A Diary Valentine

Curator Christine Nelson honors the lovers who opened their hearts in the diaries now on view at the Morgan.

Detail from an illuminated border. Book of Hours, Netherlands, Utrecht, ca. 1500. MS G.5, fols. 18v–19. William S. Glazier Collection, given 1984.

One gloomy summer day in 1842, Nathaniel Hawthorne made this note in his diary: “A rainy day—a rainy day—and I do verily believe there is no sunshine in this world, except what beams from my wife’s eyes.” As lovers embrace on this Valentine’s Day almost two centuries later, I have to wonder: could such a sappy line have been sincere? How many of us will see sunshine in our lovers’ eyes tonight—and dare to make such a declaration?

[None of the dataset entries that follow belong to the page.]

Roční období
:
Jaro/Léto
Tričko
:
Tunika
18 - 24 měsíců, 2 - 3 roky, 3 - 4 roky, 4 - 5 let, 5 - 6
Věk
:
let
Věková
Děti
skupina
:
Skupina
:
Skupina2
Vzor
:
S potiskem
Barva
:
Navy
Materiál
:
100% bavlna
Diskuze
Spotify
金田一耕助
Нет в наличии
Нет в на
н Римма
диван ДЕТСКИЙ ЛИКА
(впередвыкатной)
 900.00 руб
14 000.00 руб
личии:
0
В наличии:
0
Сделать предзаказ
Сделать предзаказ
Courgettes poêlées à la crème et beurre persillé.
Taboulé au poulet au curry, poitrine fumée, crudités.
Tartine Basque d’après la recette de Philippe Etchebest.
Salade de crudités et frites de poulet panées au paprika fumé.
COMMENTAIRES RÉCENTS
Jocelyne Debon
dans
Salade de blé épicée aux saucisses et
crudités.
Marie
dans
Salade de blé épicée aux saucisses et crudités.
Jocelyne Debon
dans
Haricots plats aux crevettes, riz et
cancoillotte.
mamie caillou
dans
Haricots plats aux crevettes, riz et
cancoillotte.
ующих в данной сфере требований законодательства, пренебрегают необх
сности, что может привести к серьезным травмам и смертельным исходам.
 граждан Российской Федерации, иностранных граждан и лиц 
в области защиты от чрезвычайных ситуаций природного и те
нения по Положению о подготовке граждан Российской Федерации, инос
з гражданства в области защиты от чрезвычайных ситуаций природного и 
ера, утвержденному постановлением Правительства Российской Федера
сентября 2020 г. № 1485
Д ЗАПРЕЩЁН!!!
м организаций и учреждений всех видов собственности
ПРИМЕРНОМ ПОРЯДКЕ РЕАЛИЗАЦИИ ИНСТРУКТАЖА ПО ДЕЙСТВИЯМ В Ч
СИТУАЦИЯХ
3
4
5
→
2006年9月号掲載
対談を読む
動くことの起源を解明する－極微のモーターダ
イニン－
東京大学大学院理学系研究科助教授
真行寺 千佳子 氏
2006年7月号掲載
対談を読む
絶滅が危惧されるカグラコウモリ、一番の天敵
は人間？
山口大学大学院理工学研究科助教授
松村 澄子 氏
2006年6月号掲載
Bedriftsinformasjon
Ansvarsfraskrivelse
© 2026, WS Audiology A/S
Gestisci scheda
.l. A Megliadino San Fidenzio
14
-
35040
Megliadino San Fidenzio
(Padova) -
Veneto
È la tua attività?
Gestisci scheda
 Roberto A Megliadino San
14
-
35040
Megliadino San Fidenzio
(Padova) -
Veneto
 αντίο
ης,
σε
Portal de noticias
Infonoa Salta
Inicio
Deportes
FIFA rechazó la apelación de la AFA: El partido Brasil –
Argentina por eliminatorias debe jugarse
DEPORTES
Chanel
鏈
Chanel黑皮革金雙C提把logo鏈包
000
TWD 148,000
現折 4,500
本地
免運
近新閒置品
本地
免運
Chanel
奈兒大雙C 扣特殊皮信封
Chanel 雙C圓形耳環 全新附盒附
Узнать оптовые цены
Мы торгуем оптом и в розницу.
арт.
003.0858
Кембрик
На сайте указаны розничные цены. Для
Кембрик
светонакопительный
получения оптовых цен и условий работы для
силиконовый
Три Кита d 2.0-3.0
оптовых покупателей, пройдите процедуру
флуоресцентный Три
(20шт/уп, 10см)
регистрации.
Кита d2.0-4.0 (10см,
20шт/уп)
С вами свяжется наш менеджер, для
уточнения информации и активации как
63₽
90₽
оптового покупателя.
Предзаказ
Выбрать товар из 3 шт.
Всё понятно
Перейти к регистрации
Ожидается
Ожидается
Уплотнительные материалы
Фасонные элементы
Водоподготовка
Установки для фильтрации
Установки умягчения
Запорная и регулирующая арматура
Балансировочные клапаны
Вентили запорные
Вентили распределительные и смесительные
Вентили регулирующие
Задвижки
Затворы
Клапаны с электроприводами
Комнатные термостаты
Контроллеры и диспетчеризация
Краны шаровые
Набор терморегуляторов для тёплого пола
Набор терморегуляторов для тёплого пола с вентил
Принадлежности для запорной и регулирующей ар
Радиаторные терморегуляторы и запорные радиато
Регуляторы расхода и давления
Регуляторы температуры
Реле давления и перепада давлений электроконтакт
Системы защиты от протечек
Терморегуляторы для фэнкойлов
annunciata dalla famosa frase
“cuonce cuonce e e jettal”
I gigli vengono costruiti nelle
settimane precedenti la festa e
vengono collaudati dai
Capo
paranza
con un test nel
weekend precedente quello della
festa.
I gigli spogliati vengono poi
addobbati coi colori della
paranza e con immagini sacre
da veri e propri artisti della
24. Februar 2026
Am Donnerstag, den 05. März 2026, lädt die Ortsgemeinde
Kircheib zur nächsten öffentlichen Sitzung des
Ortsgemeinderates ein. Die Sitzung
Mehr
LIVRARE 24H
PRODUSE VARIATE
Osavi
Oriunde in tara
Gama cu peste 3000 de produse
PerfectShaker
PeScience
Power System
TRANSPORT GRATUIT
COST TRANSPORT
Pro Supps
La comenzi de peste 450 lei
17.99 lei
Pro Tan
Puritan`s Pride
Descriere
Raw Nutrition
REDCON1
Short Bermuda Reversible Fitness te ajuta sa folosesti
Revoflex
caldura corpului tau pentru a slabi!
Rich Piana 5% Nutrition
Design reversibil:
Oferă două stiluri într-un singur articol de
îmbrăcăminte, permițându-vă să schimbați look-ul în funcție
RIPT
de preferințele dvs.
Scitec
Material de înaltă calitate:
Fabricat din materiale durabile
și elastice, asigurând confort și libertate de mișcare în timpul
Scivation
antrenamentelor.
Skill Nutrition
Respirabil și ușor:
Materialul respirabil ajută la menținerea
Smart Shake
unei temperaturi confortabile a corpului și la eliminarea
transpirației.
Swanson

I don’t doubt that Nathaniel was deeply in love (it was a month after his marriage to Sophia Peabody), but could his words have been colored by the fact that his wife was practically looking over his shoulder as he wrote? She had banished him to his study, he said, to make this entry in the diary they had agreed to keep together. He knew she would read his words later. This wasn’t the only time Nathaniel teased Sophia about her sunny disposition. The following year, as buds emerged and birds chirped and Sophia seemed in perfect sync with nature’s reawakening, Nathaniel exclaimed, “I have married the Spring—I am husband to the month of May!”

These lovers kept a diary for each other, an ongoing valentine that culminated in the pages I chose to display in The Diary: Sophia’s astonishing first-anniversary entry in which she told her husband that such milestones (including, presumably, Valentine’s Day) mean nothing to those who live in a state of perpetual bliss: “We have been in the free ranges of Eternity ever since we first recognized each other, & Time is beneath our feet.” Since we first recognized each other—what an extraordinary way to express that feeling of mutual accord that binds lovers and best friends!

Other lovers present in the exhibition did not feel so blessed. Fanny Grenfell, separated from her boyfriend by a disapproving family, kept a diary in the form of unsent love letters, pouring out page after page of extravagant pining. Adèle Hugo (Victor’s daughter) feigned pregnancy, faked a marriage announcement, and followed the unwilling Albert Pinson around the world while writing sheaves of diary entries. Aging writer Paul Horgan watched with disdain as self-absorbed hippies embraced on the streets of Aspen, but confided a secret regret to his diary: “in old age, love’s most pure self is the most clearly seen when it is most generally beyond reach.” And Tennessee Williams, despite proclaiming himself a “child of love” after having sex (twice) and listening to church bells clang in Barcelona, longed for deep and lasting companionship.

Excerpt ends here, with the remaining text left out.